Physicians and health practitioners from other clinical fields interested in collaborating to deepen their involvement in health humanities are encouraged to apply to join this new group. Space permitting, scholars, practitioners and theorists from arts and  humanities  disciplines with an interest in the culture of medicine and healthcare,  are also invited to apply.

Typical workshop sessions will include some combination of: in-class writing exercises; discussion of a published health-related piece (short story, personal essay, etc.); discussion of theory and practice of narrative medicine as related and experienced by participants; sharing of written work by participants with guided feedback on same; visits by guest speakers working in other artistic genres and cognate fields. There will also be ongoing discussion of and collaboration on related opportunities and events in the health humanities.

This is a workshop rather than a class—an ongoing collaborative effort—and one of the principal aims is to foster a creative and supportive narrative community in the GTA.

Between sessions, reading, writing and discussion will continue via an online forum/discussion board.

Space is limited, so please make sure you can commit to this writing group. Refunds will not be issued.

Time and Location: 

Workshop sessions will be 3 hours in length, held in the evening.

Meetings will take place on the third Wednesday of each month from September to May.

Fee:

$200 (membership fee for one academic year). Some spaces for residents and doctoral students will be made available free of charge.

 

Facilitator details:

Damian Tarnopolsky has taught courses in Narrative Medicine at the Centre for Faculty Development at St. Michael’s Hospital for several years, and led writing and reflection workshops for medical students and residents as the Barbara Moon Fellow at Massey College from 2016-19. His books, Goya’s Dog and Lanzmann and Stories, have been nominated for the Commonwealth Writers’ Prize, the Amazon.ca First Novel Award, and the ReLit Award, among others, and his play The Defence won the 2019 Voaden Prize.
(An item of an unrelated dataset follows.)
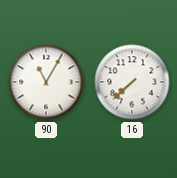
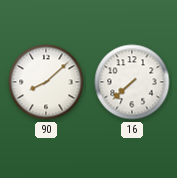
90: 11:05 -> 8:08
He earned his Ph.D. at the University of Toronto and has taught at Humber College and the School of Continuing Studies, where he was nominated for an Excellence in Teaching award. He works at Slingsby and Dixon, an editorial services company in Toronto.

 

How to apply:

Choose a health-related subject and write a 500-1000 word short story, personal essay,  poem/poems, dramatic scene, graphic medicine comic, or a piece in another genre of your choice.  Send your submission as a PDF or Word document to Damian Tarnopolsky at aroosterforasclepius@gmail.com  You will receive a response shortly thereafter.

 

*About the name of our writing group:

“Crito, we owe a rooster to Asclepius – pay it. Don’t forget.” – Plato, Phaedo, 118

As he went to face his death after being condemned by the Athenians, Socrates enjoined his friends to make a sacrifice to Asclepius, god of healing. It’s likely that with his last words he meant to say that he was grateful to be cured of the disease of life, and to pass into a realm of truth. It’s possible, however, that he was speaking ironically.